Discovery of a small molecular compound simultaneously targeting RXR and HADC: Design, synthesis, molecular docking and bioassay
Chen, Guo-Liang,Wang, Li-Hui,Wang, Jian,Chen, Kang,Zhao, Man,Sun, Zhao-Zhu,Wang, Shuang,Zheng, Hong-Li,Yang, Jing-Yu,Wu, Chun-Fu
, p. 3891 - 3895 (2013/07/27)
Retinoid X receptor (RXR) and Histone deacetylase (HDAC) are considered important targets for anti-cancer therapy due to their crucial roles in genetic or epigenetic regulations of cancer development and progression.
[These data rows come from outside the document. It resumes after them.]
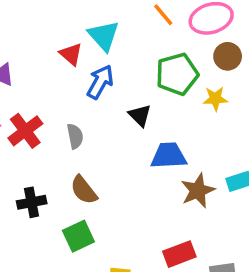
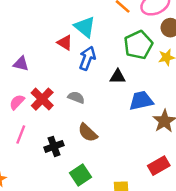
black triangle: (140, 115) -> (118, 77), turned -35
gray semicircle: (75, 136) -> (76, 97), turned -49
green square: (78, 236) -> (81, 175), moved

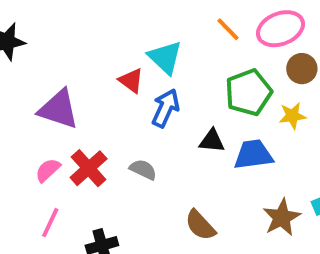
purple triangle: (21, 64) -> (59, 109), size x1.6
blue trapezoid: (141, 101) -> (253, 155), moved
brown semicircle: (88, 133) -> (200, 225), moved

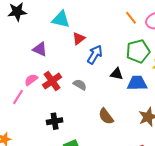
cyan triangle: (165, 58) -> (61, 19), moved, turned -36
red triangle: (131, 81) -> (79, 39), turned 40
purple triangle: (59, 109) -> (40, 49), size x0.7
pink line: (50, 223) -> (18, 97), moved

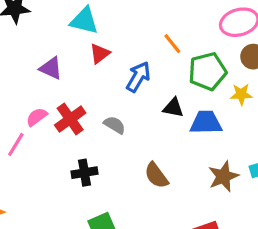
orange line: (131, 18) -> (172, 44), moved
red triangle: (79, 39) -> (100, 54), moved
black cross: (55, 121) -> (84, 173), moved

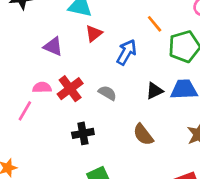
black triangle: (173, 108) -> (154, 91), moved, turned -36
pink semicircle: (37, 117) -> (42, 87), turned 36

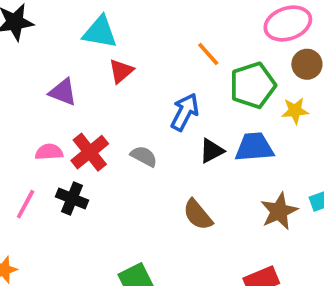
blue arrow: (127, 52) -> (185, 112), moved
pink line: (25, 111) -> (26, 204), moved
black cross: (83, 133) -> (72, 199), moved, turned 35

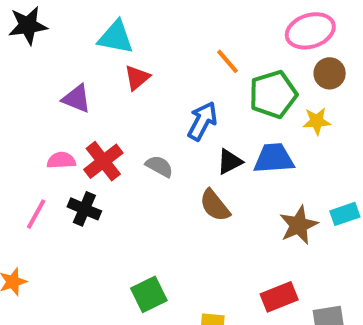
brown semicircle: (198, 215) -> (215, 205), moved

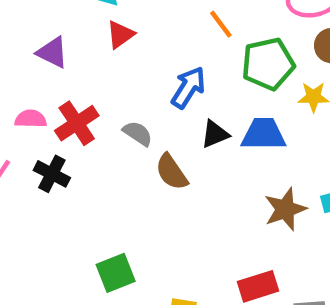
brown semicircle: (215, 205) -> (172, 172), moved

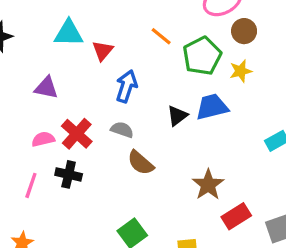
red triangle: (120, 34) -> (103, 51), moved
blue arrow: (188, 87) -> (127, 86), moved
brown semicircle: (172, 172) -> (141, 163), moved
brown star: (285, 209) -> (208, 185), moved

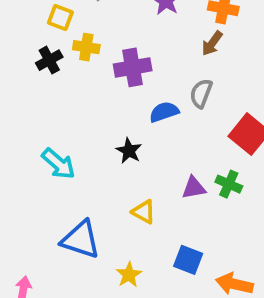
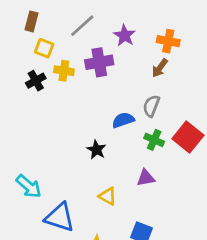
purple cross: (133, 67) -> (99, 62), moved
cyan arrow: (59, 164) -> (29, 186), moved
green cross: (229, 184) -> (154, 140), moved

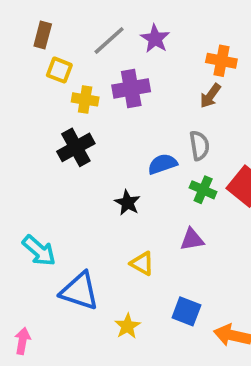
purple star: (125, 36) -> (155, 39), moved
black cross: (36, 81) -> (76, 147), moved, size x1.4
gray semicircle: (151, 106) -> (199, 146), turned 150

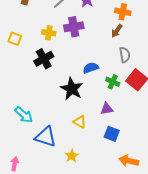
yellow square: (59, 70) -> (15, 39), moved
gray semicircle: (199, 146) -> (125, 55), moved
black star: (127, 203) -> (72, 89), size x1.6
blue square: (186, 311) -> (112, 134), moved

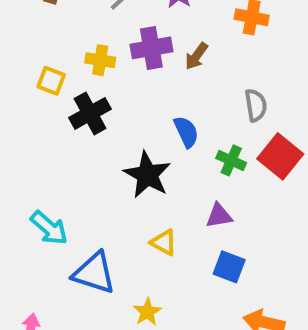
brown arrow: (117, 31) -> (196, 56), moved
yellow square: (15, 39) -> (51, 81), moved
blue semicircle: (91, 68) -> (186, 132), turned 84

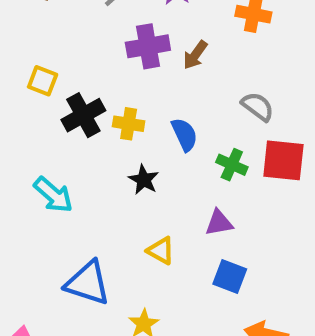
yellow cross: (100, 60) -> (129, 124), moved
gray semicircle: (256, 105) -> (258, 107), turned -44
red square: (280, 156) -> (283, 160), turned -33
black star: (147, 175) -> (144, 180), size x0.6
cyan arrow: (49, 228) -> (53, 195), moved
Here, we have designed and synthesized a novel compound which targets both RXR and HADC. This dual-targeting agent is derived from bexarotene and suberoylanilide hydroxamic acid (SAHA), prototypical RXR agonist and HDAC inhibitor, respectively. Molecular docking studies demonstrate that this agent has a relatively strong affinity to RXR and HADC. Importantly, it presents the potentials of activation of RXR and inhibition of HDAC in both cell-free and whole-cell assays, and displays anti-proliferative effect on representative cancer cell lines and drug-resistant cancer cell lines.